At a meeting in Germany recently, Secretary of State John Kerry was asked by a former exchange program participant to comment on why fewer Americans seek an exchange experience in Europe than Europeans do in America. Secretary Kerry said, “That’s a really good question…. I need to find out.” He referred to the importance that the Administration attaches to scholarships for study abroad, and he said more scholarships are needed.

Watch the video of the event or read the transcript here.

Secretary Kerry is a strong supporter of international education. In 2001, then-Senator Kerry sponsored Senate Concurrent Resolution 7, calling for the establishment of an international education policy for the United States which would, among other things, strive to “significantly increase participation in study abroad and internships abroad,” and “promote greater diversity of locations, languages, and subjects” involved in study abroad. This resolution passed the Senate unanimously. It was the right policy then, and it’s the right policy now. Regrettably, the United States still has not articulated such a policy. So it’s important that Secretary Kerry know the answer to this question:  Why has this objective of his resolution (not to mention the other objectives) not been accomplished—or even attempted?

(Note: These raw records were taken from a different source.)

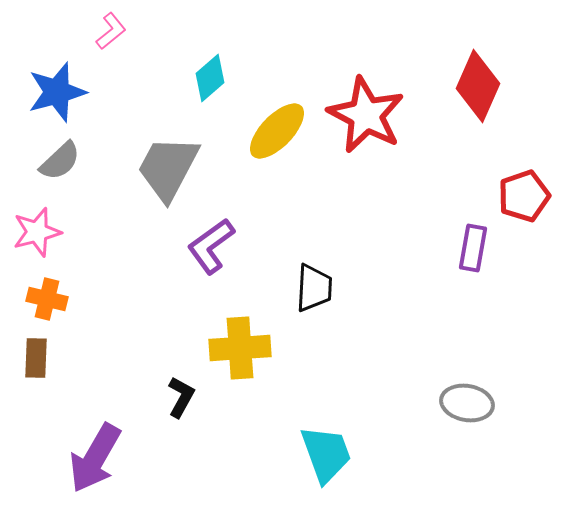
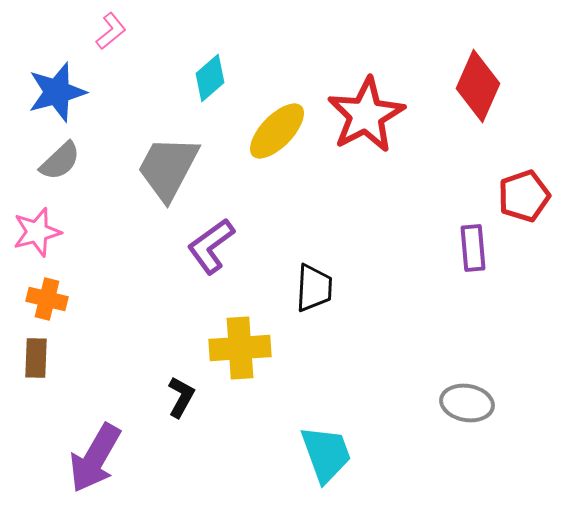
red star: rotated 16 degrees clockwise
purple rectangle: rotated 15 degrees counterclockwise
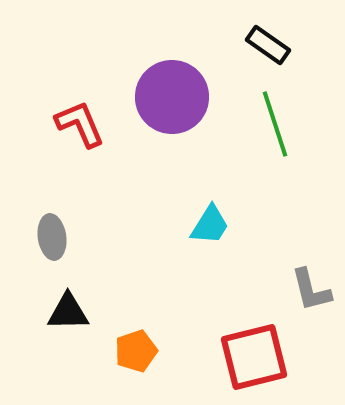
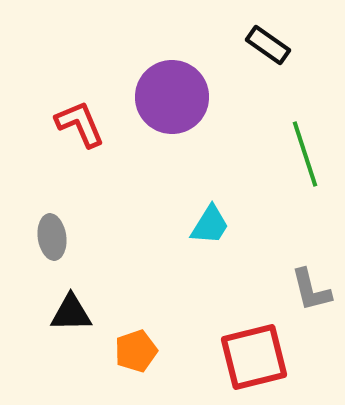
green line: moved 30 px right, 30 px down
black triangle: moved 3 px right, 1 px down
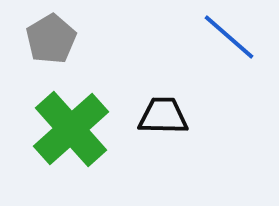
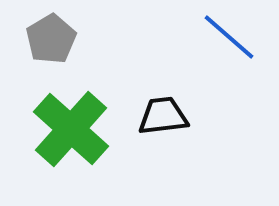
black trapezoid: rotated 8 degrees counterclockwise
green cross: rotated 6 degrees counterclockwise
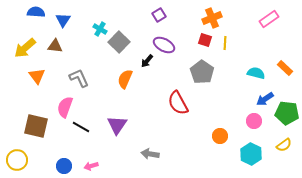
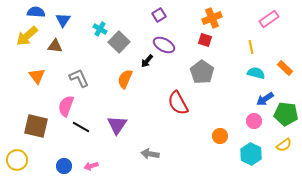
yellow line: moved 26 px right, 4 px down; rotated 16 degrees counterclockwise
yellow arrow: moved 2 px right, 12 px up
pink semicircle: moved 1 px right, 1 px up
green pentagon: moved 1 px left, 1 px down
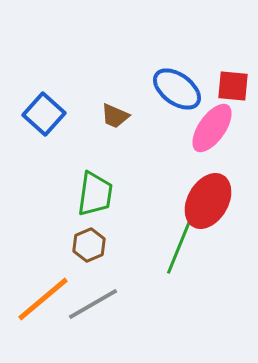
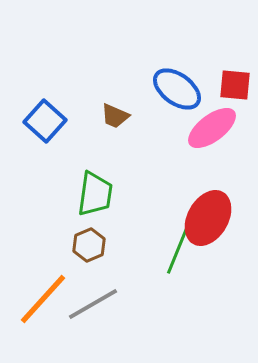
red square: moved 2 px right, 1 px up
blue square: moved 1 px right, 7 px down
pink ellipse: rotated 18 degrees clockwise
red ellipse: moved 17 px down
orange line: rotated 8 degrees counterclockwise
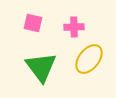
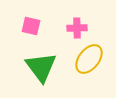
pink square: moved 2 px left, 3 px down
pink cross: moved 3 px right, 1 px down
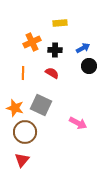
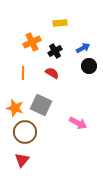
black cross: moved 1 px down; rotated 32 degrees counterclockwise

Here are the facts. It’s relatively rare for American students to study abroad. The United States sends far fewer students abroad to study than it receives from other countries to study in the United States. The data aren’t terribly reliable, but what they indicate is that in any given year, just over one percent of all students enrolled in U.S. higher education at all levels are studying abroad, with around 10 percent of students graduating in a given year having studied abroad as part of their higher education.

However, of those who do study abroad, the majority do in fact study in Europe. In reality, Europe is over-represented, while relatively few U.S. students study in the developing world, where most of the world’s people live. Thus the challenge is to get more American students studying abroad everywhere, not just Europe. (Find more study abroad data on the NAFSA website).

We know how to make this happen, and it is not expensive. To understand this, Senator Kerry has to re-think his idea that what this takes is more scholarships. That would be expensive. There will never be enough money in the budget to provide study-abroad scholarships to every student who wishes to go abroad. The answer is encompassed in the Senator Paul Simon Study Abroad Foundation Act, which Senator Dick Durbin has introduced three times in the Senate. It has been referred to the Senate Foreign Relations Committee, of which Senator Kerry was a member and, most recently, chair. Senator Kerry cosponsored it twice, but recused himself when he became chair. This bill would provide challenge or incentive grants to colleges and universities to do more to promote study abroad on their campuses—to create the expectation that students should study abroad, and to make it easier for them to do so. Funds from the grants would pass through to the students, but the schools could only access these funds by committing to address their own barriers and disincentives to study abroad. The universities would distribute the funds to their students in ways designed to maximize study-abroad participation; no student would get more than he or she required, and the funds would not simply replace other sources of funding that the student would otherwise use—a common problem with scholarship programs. There would be no national scholarship competition, which would be hugely expensive to administer. We estimate that we could reach the goal of 1 million U.S. students studying abroad with an annual appropriation of $80 million for 10 years. No individual scholarship program could scale up study abroad to anywhere near this extent, and certainly not at that price.

NAFSA has argued for more than a decade that the United States should make it an objective of national policy that:  50 percent of those who graduate from college should have studied abroad for credit as part of their higher education; they would be representative of the total undergraduate population, both demographically and in terms of majors and the types of institutions they attend; and they would study in diverse locations around the world, with relatively more studying in nontraditional locations outside of Europe. If that could happen, it would transform this country in all kinds of ways that the Obama administration purports to favor. Europe would still receive far more U.S. students than it does today, but the rest of the world would receive something closer to its share. And the United States would benefit from having students returning home with knowledge of all parts of the world that are important to America.

When Senator Durbin re-introduces the bill this year, the administration should support it, and Secretary Kerry should work with Secretary of Education Arne Duncan to pass it and implement it.